REQUIRED WORK = Line by line, set down all the data below exactly, omitting any picture.

Stored items:

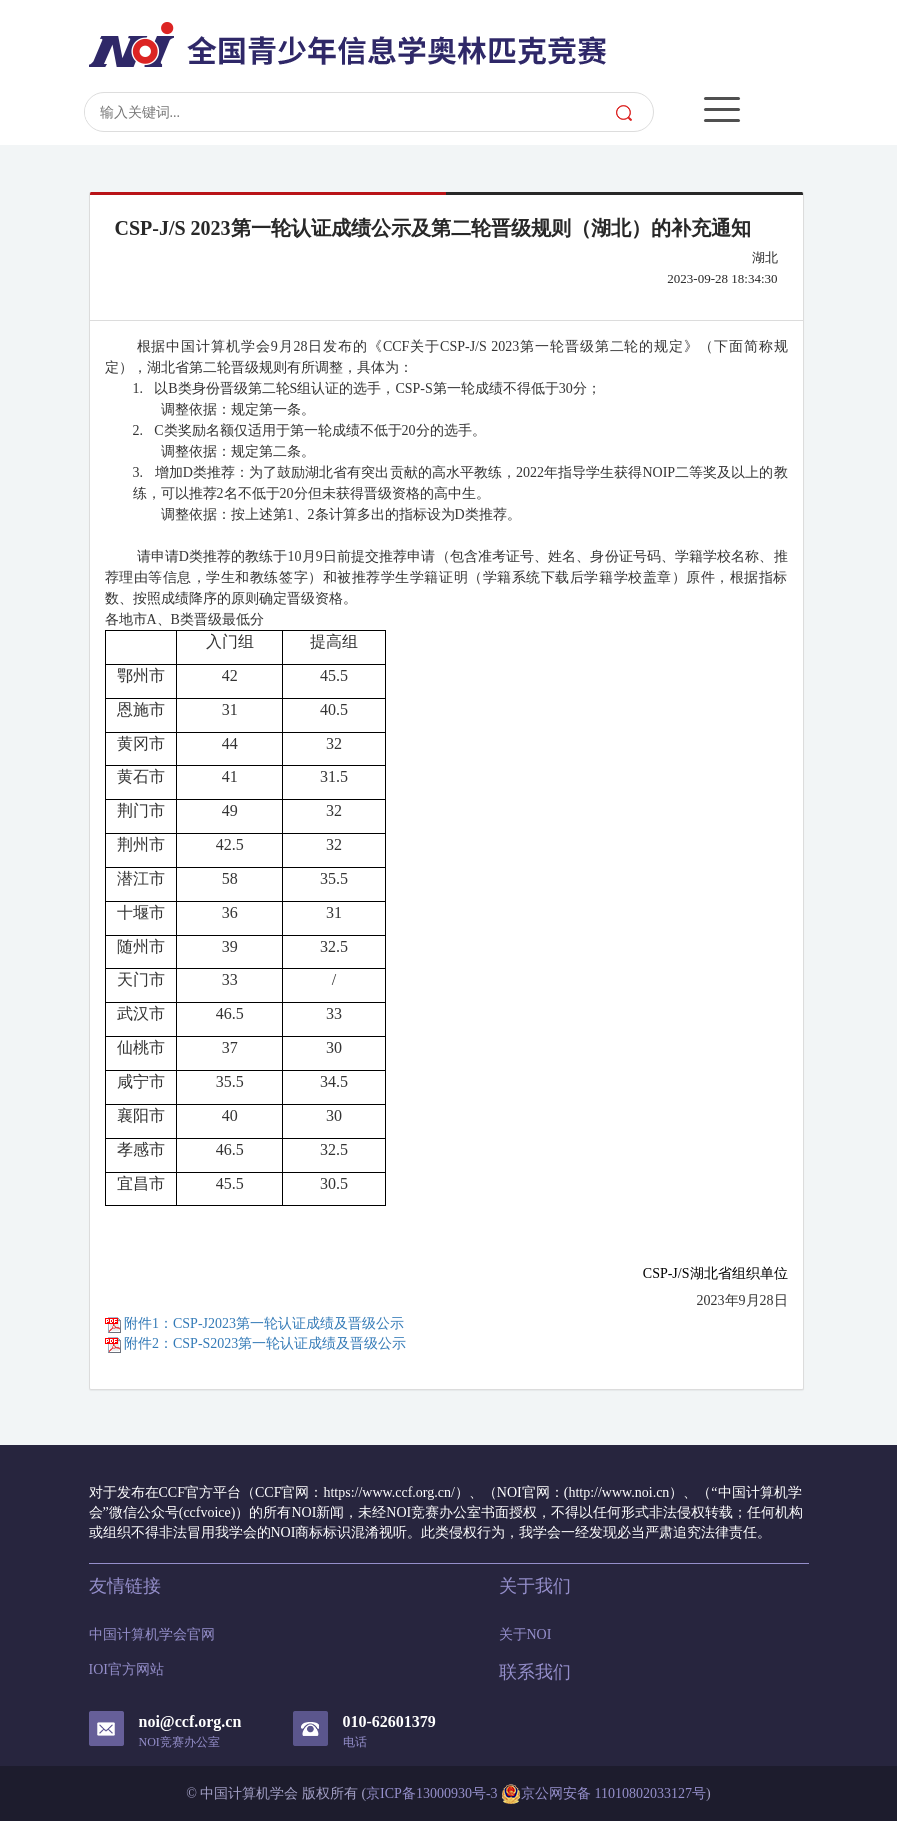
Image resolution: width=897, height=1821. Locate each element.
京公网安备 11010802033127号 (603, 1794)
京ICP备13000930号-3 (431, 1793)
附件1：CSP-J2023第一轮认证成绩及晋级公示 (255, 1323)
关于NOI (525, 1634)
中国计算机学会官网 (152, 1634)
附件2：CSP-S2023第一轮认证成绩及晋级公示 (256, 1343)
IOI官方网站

COMPLETED EXERCISE =
Image resolution: width=897, height=1821. Locate each element.
京公网安备 11010802033127号 (603, 1794)
京ICP备13000930号-3 (431, 1793)
附件1：CSP-J2023第一轮认证成绩及晋级公示 (255, 1323)
关于NOI (525, 1634)
中国计算机学会官网 (152, 1634)
附件2：CSP-S2023第一轮认证成绩及晋级公示 (256, 1343)
IOI官方网站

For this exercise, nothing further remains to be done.